The CIPS/Markit manufacturing purchasing managers' index rose to 47.0 last month from 45.4 in May -- the highest since May 2008 and beating analysts' forecasts for a more modest improvement to 46.5.
That was the fourth consecutive monthly rise, although the index has remained below the 50 level which separates expansion from contraction for a record 15 months.
The survey showed manufacturing output actually grew for the first time since last March, with an index reading of 52.1 in June, up from 48.1 in May and the fastest pace of growth since February 2008.
The data will reinforce expectations that Britain's economy is on the mend at last, although policymakers have warned that the road to recovery could be long and arduous.
Official data this week showed the recession started in the second quarter of last year -- three months earlier than previously thought, and the contraction in the first three months of this year was its deepest in more than 50 years.

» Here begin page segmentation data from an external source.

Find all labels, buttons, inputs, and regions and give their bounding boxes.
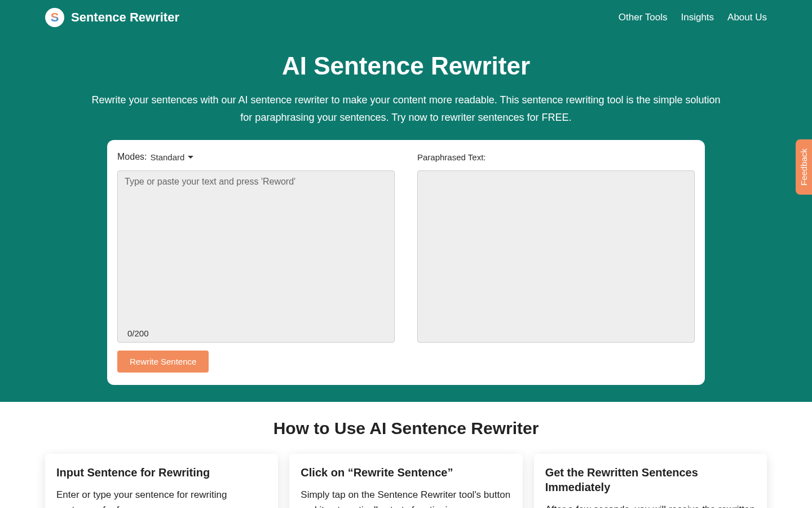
input-wrapper: 0/200 bbox=[117, 170, 395, 345]
output-header-row: Paraphrased Text: bbox=[417, 150, 695, 164]
modes-row: Modes: Standard bbox=[117, 150, 395, 164]
input-textarea[interactable] bbox=[117, 170, 395, 343]
howto-cards-row: Input Sentence for Rewriting Enter or ty… bbox=[45, 454, 767, 508]
modes-label: Modes: bbox=[117, 152, 147, 162]
tool-output-column: Paraphrased Text: bbox=[417, 150, 695, 373]
tool-card: Modes: Standard 0/200 Rewrite Sentence P… bbox=[107, 140, 705, 385]
nav-link-other-tools[interactable]: Other Tools bbox=[619, 12, 668, 23]
output-label: Paraphrased Text: bbox=[417, 152, 486, 162]
howto-title: How to Use AI Sentence Rewriter bbox=[45, 419, 767, 438]
card-body: After a few seconds, you will receive th… bbox=[545, 502, 756, 508]
navbar: S Sentence Rewriter Other Tools Insights… bbox=[0, 0, 812, 35]
brand-logo[interactable]: S Sentence Rewriter bbox=[45, 8, 179, 27]
howto-card: Get the Rewritten Sentences Immediately … bbox=[534, 454, 767, 508]
brand-name: Sentence Rewriter bbox=[71, 10, 179, 25]
card-body: Enter or type your sentence for rewritin… bbox=[56, 488, 267, 508]
hero-section: S Sentence Rewriter Other Tools Insights… bbox=[0, 0, 812, 402]
howto-card: Click on “Rewrite Sentence” Simply tap o… bbox=[289, 454, 522, 508]
card-title: Click on “Rewrite Sentence” bbox=[301, 465, 511, 480]
chevron-down-icon bbox=[188, 156, 193, 159]
feedback-tab[interactable]: Feedback bbox=[796, 139, 812, 195]
page-subtitle: Rewrite your sentences with our AI sente… bbox=[73, 91, 739, 126]
nav-links: Other Tools Insights About Us bbox=[619, 12, 767, 23]
mode-dropdown[interactable]: Standard bbox=[150, 152, 193, 162]
card-body: Simply tap on the Sentence Rewriter tool… bbox=[301, 488, 511, 508]
card-title: Input Sentence for Rewriting bbox=[56, 465, 267, 480]
char-counter: 0/200 bbox=[127, 329, 149, 338]
logo-letter: S bbox=[51, 10, 59, 25]
tool-input-column: Modes: Standard 0/200 Rewrite Sentence bbox=[117, 150, 395, 373]
rewrite-button[interactable]: Rewrite Sentence bbox=[117, 351, 209, 373]
card-title: Get the Rewritten Sentences Immediately bbox=[545, 465, 756, 494]
output-textarea[interactable] bbox=[417, 170, 695, 343]
howto-section: How to Use AI Sentence Rewriter Input Se… bbox=[0, 402, 812, 508]
selected-mode: Standard bbox=[150, 152, 184, 162]
page-title: AI Sentence Rewriter bbox=[0, 52, 812, 80]
logo-icon: S bbox=[45, 8, 64, 27]
nav-link-about-us[interactable]: About Us bbox=[727, 12, 767, 23]
nav-link-insights[interactable]: Insights bbox=[681, 12, 714, 23]
howto-card: Input Sentence for Rewriting Enter or ty… bbox=[45, 454, 278, 508]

Wednesday's figures are therefore unlikely to alter the view that the Bank of England will keep monetary policy loose for some time to come and at least until there is evidence any recovery is on a stable footing. "The most pleasing aspect of the ongoing recovery in June was its broad base," said Rob Dobson, senior economist at survey compiler Markit, noting that consumer, intermediate and investment goods producers had all posted gains in output.
The new orders index rose to show its slowest rate of decline since March 2008 and the export orders index also improved.
The employment index also rose to show the slowest pace of job-shedding since last August.